A Grant County man serving a prison sentence on a drug-related charge failed to convince the Arkansas Court of Appeals that the judge in his trial erred by admitting certain evidence and denying his motion for a directed verdict.
Scott David Ashcraft was sentenced to 25 years in prison after being convicted of delivery of hydrocodone within 1,000 feet of a church.
In his appeal, Ashcraft contended the testimony of the witnesses was inconsistent and argued that because of those inconsistencies, the evidence was not sufficient to find him guilty.
Appeals Court Chief Judge Robert Gladwin said that because Ashcraft’s attorney failed to be specific in his motion for a directed verdict, the appeals court would not consider the argument.

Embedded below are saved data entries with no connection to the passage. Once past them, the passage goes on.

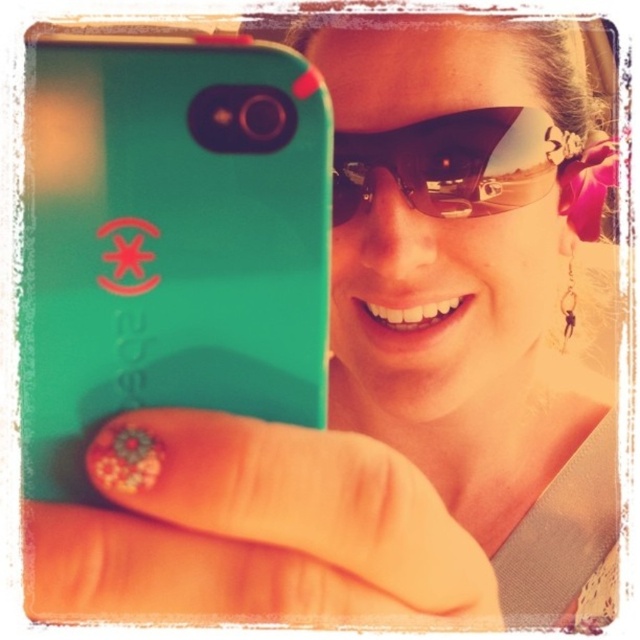 Question: Can you confirm if teal rubberized phone at center is positioned above brown reflective sunglasses at center?

Choices:
 (A) no
 (B) yes

Answer: (A)

Question: Which point is closer to the camera taking this photo?

Choices:
 (A) (305, 332)
 (B) (436, 179)

Answer: (A)

Question: Which point is closer to the camera?

Choices:
 (A) glittery nail art at center
 (B) brown reflective sunglasses at center

Answer: (A)

Question: Which point is closer to the camera?

Choices:
 (A) (145, 340)
 (B) (68, 584)

Answer: (B)

Question: Can you confirm if glittery nail art at center is positioned above brown reflective sunglasses at center?

Choices:
 (A) no
 (B) yes

Answer: (A)

Question: Observing the image, what is the correct spatial positioning of teal rubberized phone at center in reference to brown reflective sunglasses at center?

Choices:
 (A) below
 (B) above

Answer: (A)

During the trial, Ashcraft’s attorney said “there’s been inconsistent testimony to enable the jury to find him guilty of delivery of a controlled substance, mainly Hydrocodone schedule three, and distribution within or near a church to substant any other charges whatsoever.”
The Appeals Court ruling said Ashcraft’s attorney made a similar statement at the close of the state’s case, but did not present the trial court with evidence of those alleged inconsistencies.
Ashcraft argued the introduction of a duplicate photograph instead of an original photograph at his trial, because there were questions as to the authenticity of the photograph.
“Here, the trial court did not rule on Ashcraft’s objection, and Ashcraft did not renew his objection when the photograph was introduced into evidence,” Judge Gladwin said in the Appeals Court ruling.